According to The Associated Press, scientists at the European Organization for Nuclear Research (CERN) will be reporting this week that the 'God' particle does, in fact, exist.
Proposed in the 1960s by Scottish physicist Peter Higgs, the Higgs boson particle has been defined by theory, but has never been identified. This particle – so-called the ‘God’ particle – is what gives some particles mass, and leaves some massless, and can explain the origins of the universe. It is the Holy Grail for physicists, and is key to the understanding of physics and the universe.
In December, scientists said that they saw hints of the elusive particle at 125 billion electron volts, but they were still not close enough to call it a discovery. Now teams have gotten closer and have collected increasing amounts of data on the matter.

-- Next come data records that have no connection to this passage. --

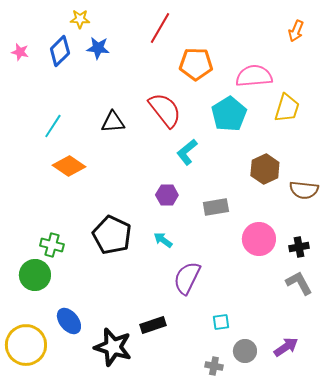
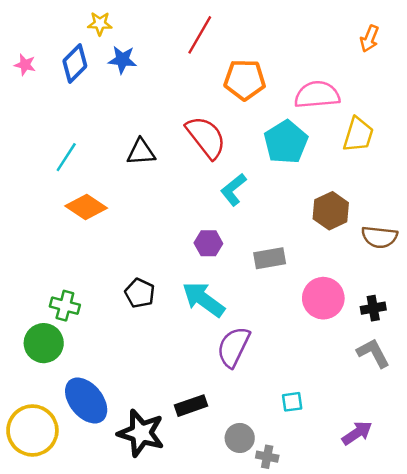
black pentagon: (112, 235) -> (140, 293), size x0.6
cyan arrow: (163, 240) -> (203, 299), size x1.8
blue ellipse: (69, 321) -> (86, 401), size x1.4
cyan square: (221, 322) -> (292, 402), moved
gray circle: (245, 351) -> (240, 438), moved

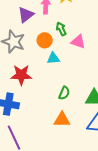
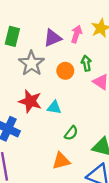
cyan triangle: (53, 58) -> (54, 108), moved
orange triangle: (62, 120) -> (61, 161), turned -30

Despite this exciting revelation, the scientists are reluctant to call it a discovery of the particle itself, prompting a Vanity Fair article derisively titled “Exclusive: Talking the God Particle Through Its Existential Crisis.”
Indeed, the scientists behind the discovery seem as evasive as the particle once was. Though they are certain that it exists, they are reluctant to say that they have glimpsed it themselves. News coverage on the matter says that the team has discovered a footprint of the particle. But such elusiveness does not mean that the team is not close. Rob Roser, who leads the Fermilab in Chicago, which is looking for the Higgs boson itself, says that physics has a very high standard for what counts as a discovery.
CERN, and other teams worldwide, has been targeting the Higgs boson for decades. Their $10 billion Large Hadron Collider has long been hard at work forming high-energy collisions of protons to aid physics’ understanding of suspected phenomena like dark matter, antimatter, and ultimately the origin of the universe.